Kovit-19 salgını sırasında birçok insanın şu veya bu şekilde işlerini kaybetmeleri nedeniyle toplumun bilinen ve kıymetli bir destekçisi olma durumu inanılmaz değerli hale geldi. Bazı önemli olayların ve artan farklılaşmalara ve işyerinde katılımcılığa götüren şey bilinç düzeyindeki yükselme olmuştur.
Y ve Z Kuşaklarının markaların sosyal sorumluluk (CSR) projelerine verdikleri önemi daha önce bahsetmiştik. Göstergeler bunun ilerde daha da artacağına işaret ederken markaların buna nasıl reaksiyon verecekleri, ne şekilde yardımcı olacakları ve bundan hangi tarzda faydalanacakları konusunu gündeme getiriyor.
Çalışanın konuya müdahil olması kurum içerisinde sadece sadakatin nüfuz etmesine katkıda bulunmasına yardım etmekle kalmıyor aynı zamanda onun güçlendirilmesine de sebep olan çok önemli bir faktör oluyor. Bazı şirketler çalışanlarının mahalli kar gütmeyen kurumlara gönüllülük esasında yardımcı olarak vatandaşlık görevlerini göstermelerini teşvik ederlerken bir taraftan da onların kendileriyle gurur duydukları birer elçi olmalarını sağlıyorlar. Hatta bu konuda bazı şirketler daha da ileri giderek çalışanlarına bu işi yapabilmeleri için işten erken çıkmalarını bile müsaade ediyorlar.

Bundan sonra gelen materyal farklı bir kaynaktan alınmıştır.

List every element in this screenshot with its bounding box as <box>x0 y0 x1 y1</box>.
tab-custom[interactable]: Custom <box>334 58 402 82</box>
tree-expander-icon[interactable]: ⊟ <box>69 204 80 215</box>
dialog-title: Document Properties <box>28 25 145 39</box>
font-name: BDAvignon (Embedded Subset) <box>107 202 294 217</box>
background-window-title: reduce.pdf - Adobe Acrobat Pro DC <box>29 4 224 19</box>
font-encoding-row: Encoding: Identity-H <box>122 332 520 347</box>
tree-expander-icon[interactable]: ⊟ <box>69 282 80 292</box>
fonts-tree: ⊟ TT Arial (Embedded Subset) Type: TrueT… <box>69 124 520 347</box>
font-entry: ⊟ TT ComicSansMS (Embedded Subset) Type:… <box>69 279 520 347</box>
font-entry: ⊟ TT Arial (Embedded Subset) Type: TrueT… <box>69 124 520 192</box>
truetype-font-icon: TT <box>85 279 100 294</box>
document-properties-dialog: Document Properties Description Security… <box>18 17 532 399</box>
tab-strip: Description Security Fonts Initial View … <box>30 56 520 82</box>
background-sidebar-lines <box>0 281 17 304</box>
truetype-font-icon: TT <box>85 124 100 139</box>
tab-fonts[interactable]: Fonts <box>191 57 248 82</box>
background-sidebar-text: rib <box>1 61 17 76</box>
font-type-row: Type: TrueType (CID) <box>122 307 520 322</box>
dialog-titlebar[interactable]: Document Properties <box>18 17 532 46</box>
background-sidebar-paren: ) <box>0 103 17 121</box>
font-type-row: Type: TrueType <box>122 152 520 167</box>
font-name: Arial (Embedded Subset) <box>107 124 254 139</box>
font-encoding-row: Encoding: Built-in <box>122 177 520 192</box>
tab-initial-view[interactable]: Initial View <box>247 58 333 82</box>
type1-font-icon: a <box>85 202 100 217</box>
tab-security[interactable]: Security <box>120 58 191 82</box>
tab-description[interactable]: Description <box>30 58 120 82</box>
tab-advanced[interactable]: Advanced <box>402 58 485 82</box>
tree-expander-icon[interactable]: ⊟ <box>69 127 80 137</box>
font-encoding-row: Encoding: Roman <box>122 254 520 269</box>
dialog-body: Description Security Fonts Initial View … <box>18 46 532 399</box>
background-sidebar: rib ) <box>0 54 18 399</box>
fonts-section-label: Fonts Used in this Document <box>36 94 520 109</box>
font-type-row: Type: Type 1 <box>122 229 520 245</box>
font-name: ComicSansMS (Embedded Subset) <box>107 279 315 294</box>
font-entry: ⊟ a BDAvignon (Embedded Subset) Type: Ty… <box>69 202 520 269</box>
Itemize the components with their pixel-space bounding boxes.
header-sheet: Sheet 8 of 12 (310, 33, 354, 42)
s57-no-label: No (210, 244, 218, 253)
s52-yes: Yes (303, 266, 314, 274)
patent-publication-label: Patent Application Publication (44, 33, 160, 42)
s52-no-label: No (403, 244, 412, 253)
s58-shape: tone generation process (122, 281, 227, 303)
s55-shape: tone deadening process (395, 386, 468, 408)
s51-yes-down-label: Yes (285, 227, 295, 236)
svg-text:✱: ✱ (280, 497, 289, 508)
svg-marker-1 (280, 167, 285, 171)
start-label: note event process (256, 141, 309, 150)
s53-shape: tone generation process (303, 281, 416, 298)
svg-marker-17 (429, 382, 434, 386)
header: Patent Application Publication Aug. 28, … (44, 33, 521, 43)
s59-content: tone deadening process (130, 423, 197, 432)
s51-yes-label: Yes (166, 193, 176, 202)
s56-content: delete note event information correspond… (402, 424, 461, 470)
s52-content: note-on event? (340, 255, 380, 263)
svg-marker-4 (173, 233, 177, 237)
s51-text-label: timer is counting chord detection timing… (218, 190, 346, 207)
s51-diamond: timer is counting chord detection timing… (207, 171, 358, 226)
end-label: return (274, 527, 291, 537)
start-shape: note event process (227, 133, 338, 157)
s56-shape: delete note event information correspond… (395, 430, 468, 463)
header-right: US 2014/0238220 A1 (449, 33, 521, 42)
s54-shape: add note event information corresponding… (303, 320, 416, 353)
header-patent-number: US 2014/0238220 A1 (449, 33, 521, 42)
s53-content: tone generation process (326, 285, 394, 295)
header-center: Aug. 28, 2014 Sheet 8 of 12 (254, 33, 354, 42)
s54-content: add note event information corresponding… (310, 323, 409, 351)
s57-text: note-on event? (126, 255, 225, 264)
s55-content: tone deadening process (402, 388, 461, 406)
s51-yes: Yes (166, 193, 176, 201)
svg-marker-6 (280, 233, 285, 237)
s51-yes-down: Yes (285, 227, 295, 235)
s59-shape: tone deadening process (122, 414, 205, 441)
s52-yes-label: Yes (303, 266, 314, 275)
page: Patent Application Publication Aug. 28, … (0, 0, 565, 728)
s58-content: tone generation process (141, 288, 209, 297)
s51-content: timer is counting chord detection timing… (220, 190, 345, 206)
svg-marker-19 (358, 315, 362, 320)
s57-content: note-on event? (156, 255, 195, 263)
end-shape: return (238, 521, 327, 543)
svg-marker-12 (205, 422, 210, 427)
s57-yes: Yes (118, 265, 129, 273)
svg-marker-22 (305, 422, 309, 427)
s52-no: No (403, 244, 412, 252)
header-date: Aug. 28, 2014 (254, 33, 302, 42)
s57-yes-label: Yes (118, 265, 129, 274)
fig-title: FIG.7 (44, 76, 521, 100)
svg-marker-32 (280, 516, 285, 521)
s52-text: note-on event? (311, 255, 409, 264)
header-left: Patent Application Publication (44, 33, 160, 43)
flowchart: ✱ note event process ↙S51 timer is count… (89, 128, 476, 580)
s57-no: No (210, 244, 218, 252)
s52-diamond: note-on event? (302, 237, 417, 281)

Pek tabii burada yapacağınız işin kendi çalıştığınız alanla ilgili olması da işleri daha kolay ve netice alıcı hale getiriyor. Düşünsenize, geri dönüşüm konusuna eğilen kar amacı gütmeyen bir hayır kurumu olsun ve sizde faraza, bir meşrubat firmasında çalışıyorsunuz. Onlara bu kutu veya şişelerin sanayiye geri kazandırılmasını tavsiye edebilir bu konuda onlara katkıda bulunabilirsiniz. Örneğimizi bir manav veya yiyecek temin eden bir firmaya götürür ve orada çalıştığınızı söylersek, onlara bu defa bir yiyecek bankası ya da bölgenizde toplum aş evi kurmayı önerebilir bu konuda destek sağlayabilirsiniz.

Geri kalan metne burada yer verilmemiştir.